Once redemption proof is confirmed, the signing fee is disbursed, the FRT holder receives their escrowed funds (if the deposit was redeemed pre-term), and the TDT holder receives the remainder of the repayment amount. As with the repayment amount, the amount each of the parties receives in case of a successful redemption varies depending on the TDT holder, FRT holder, redeemer, and deposit state. The Deposit payment flow table lists the various combinations that are possible, and the corresponding repayment amounts owed by the redeemer, assuming three possible parties, A, B, and C.

Validating a signature

After the redemption request is sufficiently confirmed on the host chain, the signers MUST produce a signature on the redemption transaction signature hash as requested. They have {signature-timeout} in which to produce either a signature, or a redemption proof before being subject to penalties. Upon submission of a valid signature a redemption proof is still required, but the deadline is extended to {redemption-proof-timeout} in total.

As discussed earlier, the host chain smart contract managing the deposit has all information necessary to calculate the redemption transaction signature hash. This includes the signers' threshold public key. Using the public key, the signature hash, and the redemption request the smart contract can know both the cryptographic validity of the signature and that a signature on that digest was requested as part of a redemption process.

Allowing for Bitcoin fee adjustment

Because Bitcoin fees are determined by network congestion and other highly unpredictable factors, the requester may not select an appropriate fee. Signers are punished if no redemption proof is submitted or if they sign without explicit authorization. This could create a no-win scenario for signers, in which they could not get the requester’s transaction confirmed in the current fee climate and would eventually be punished despite honest behavior. Unfortunately, we cannot rely on the requester to stay online or update fee rates honestly. Ergo, the system requires some mechanism to fairly adjust fee rates without the requester’s explicit consent.

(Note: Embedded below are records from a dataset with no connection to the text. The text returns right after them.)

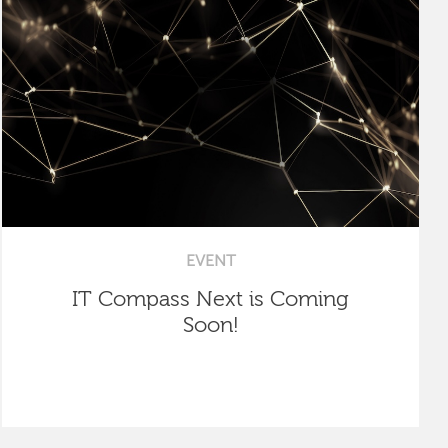
EVENT
IT Compass Next is Coming
Soon!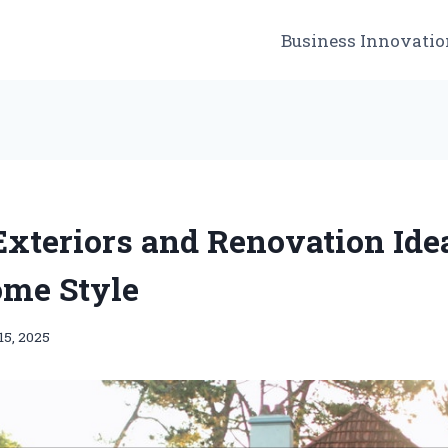
Business Innovatio
xteriors and Renovation Idea
me Style
15, 2025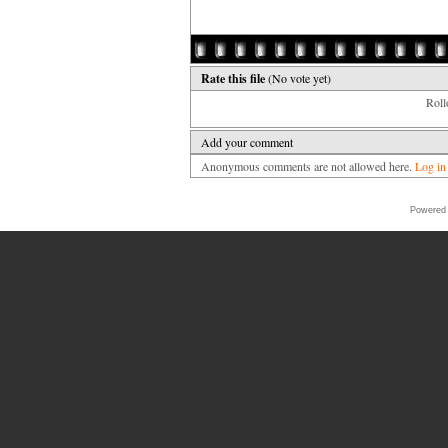
Rate this file
(No vote yet)
Rollo
Add your comment
Anonymous comments are not allowed here.
Log in
Powered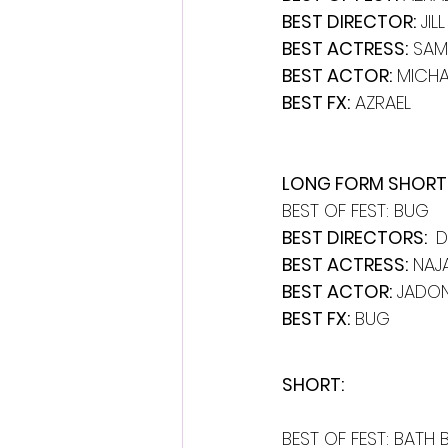
BEST DIRECTOR:
 JI
BEST ACTRESS:
 SAM
BEST ACTOR:
 MICHA
BEST FX:
 AZRAEL
LONG FORM SHORT 
BEST OF FEST: BUG
BEST DIRECTORS: 
 
BEST ACTRESS:
 NAJ
BEST ACTOR:
 JADON
BEST FX:
 BUG
SHORT: 
BEST OF FEST: BATH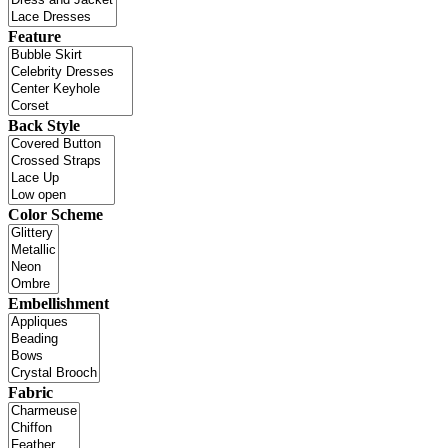
Feature
Back Style
Color Scheme
Embellishment
Fabric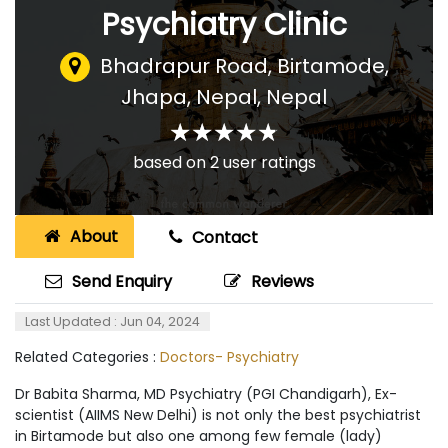
Psychiatry Clinic
Bhadrapur Road, Birtamode,
Jhapa, Nepal
,
Nepal
☆
★
☆
★
☆
★
☆
★
☆
★
based on
2
user ratings
About
Contact
Send Enquiry
Reviews
Last Updated : Jun 04, 2024
Related Categories :
Doctors- Psychiatry
Dr Babita Sharma, MD Psychiatry (PGI Chandigarh), Ex-
scientist (AIIMS New Delhi) is not only the best psychiatrist
in Birtamode but also one among few female (lady)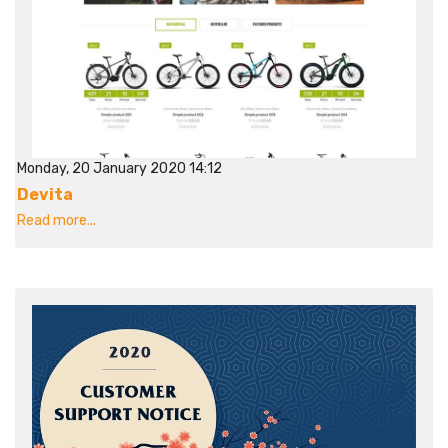
Monday, 20 January 2020 14:12
Devita
Read more...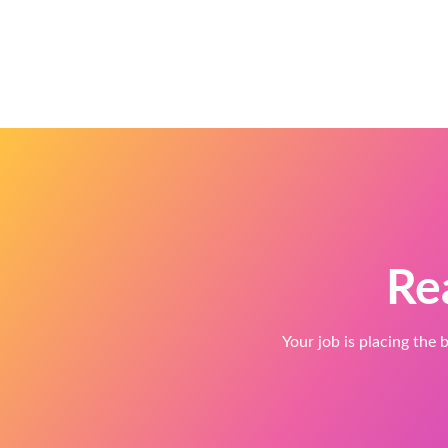
Re
Your job is placing the b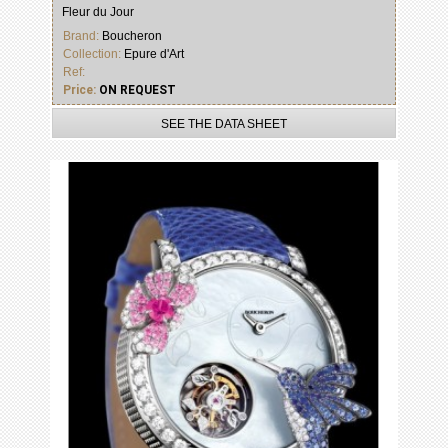
Fleur du Jour
Brand:
Boucheron
Collection:
Epure d'Art
Ref:
Price:
ON REQUEST
SEE THE DATA SHEET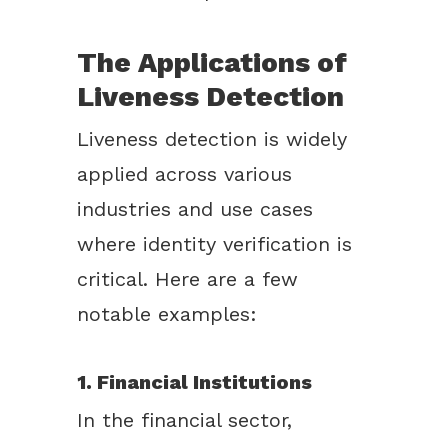
The Applications of
Liveness Detection
Liveness detection is widely
applied across various
industries and use cases
where identity verification is
critical. Here are a few
notable examples:
1. Financial Institutions
In the financial sector,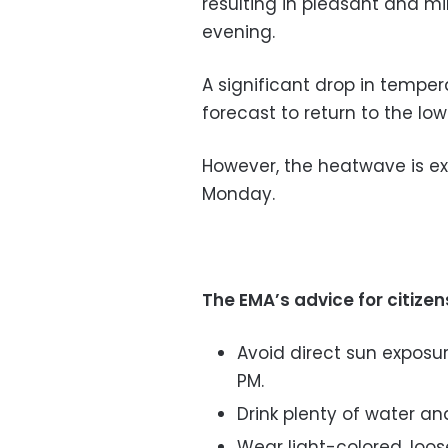
resulting in pleasant and mi
evening.
A significant drop in temper
forecast to return to the lo
However, the heatwave is e
Monday.
The EMA’s advice for citizen
Avoid direct sun exposur
PM.
Drink plenty of water an
Wear light-colored, loos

The simplest scheme is to allow signers to increase the fee without requester consent after a timeout. As such, we allow signers to increase fees linearly every {fee-increase-timer}. Which is to say, if the fee is f, after {fee-increase-timer} the signers may notify the deposit contract of a fee increase to 2f and if the transaction remains unconfirmed after {fee-increase-timer-times-two}, the signers may notify the contract of a fee increase to 3f. This ensures that a redemption transaction will eventually be confirmed on the Bitcoin blockchain near the minimal fee rate given current network congestion. To prevent the signers from repeatedly requesting fee increases, they must actually provide a signature at each fee level. This ensures that each feerate is actually attempted before an increase is requested.